As children, many of us were encouraged to persevere and be somehow comforted….

As children, many of us were encouraged to persevere and be somehow comforted by the strange adage that “sticks and stones may break my bones but names will never harm me.” Not exactly. Language does matter.

Power generated from the sun streaming down on the earth today is what we have come to call solar power. But what we forget at our peril is the fossil part of fossil fuels. Oil, gas and coal are also forms of solar power; the sun just created them a very long time ago.

When I mentioned this last week at the Aspen Ideas Festival to Marvin Odum, President of Shell Oil, he seemed bemused.

  • Coal was formed some 300 – 400 million years ago as giant ferns and other plants died and were buried and then baked in swamps.

  • Also fossilized remains from hundreds of millions of years ago--likely of plankton, diatoms and other microscopic sea organisms--oil too begins with the capacity of these organisms to convert solar rays into energy.

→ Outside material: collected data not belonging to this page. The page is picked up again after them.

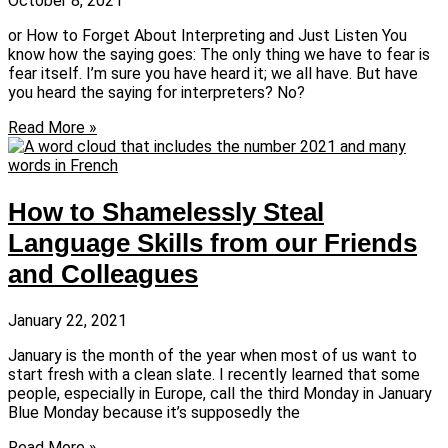
October 8, 2021
or How to Forget About Interpreting and Just Listen You
know how the saying goes: The only thing we have to fear is
fear itself. I’m sure you have heard it; we all have. But have
you heard the saying for interpreters? No?
Read More »
How to Shamelessly Steal
Language Skills from our Friends
and Colleagues
January 22, 2021
January is the month of the year when most of us want to
start fresh with a clean slate. I recently learned that some
people, especially in Europe, call the third Monday in January
Blue Monday because it’s supposedly the
Read More »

  • And according to the Natural Gas Supply Association, “natural gas is a fossil fuel. Like oil and coal, this means that it is, essentially, the remains of plants and animals and microorganisms that lived millions and millions of years ago.”

As we go about the business of quickly releasing the carbon dioxide and methane that mother nature took hundreds of millions of years to carefully sequester, we would do well to remember that time, like geology, is a very powerful force. How we come to understand time and its many meanings has huge impact on how we see the world and the challenges we face. (And more on that in upcoming dispatches.)

For example, the Co-Founder of Wired Magazine, Kevin Kelly, recast the seeming universality and permanence of today’s social media technologies at a fascinating session with Sherry Turkle (Director of the MIT Initiative on Technology and Self) last week at the Aspen Ideas Festival. His calm observation that the web is about 8,000 days old reframed the entire discussion.

What seems fixed today, is sure to change tomorrow. Unless of course we are talking about rocks or the deep underlying natural processes that support life on planet earth.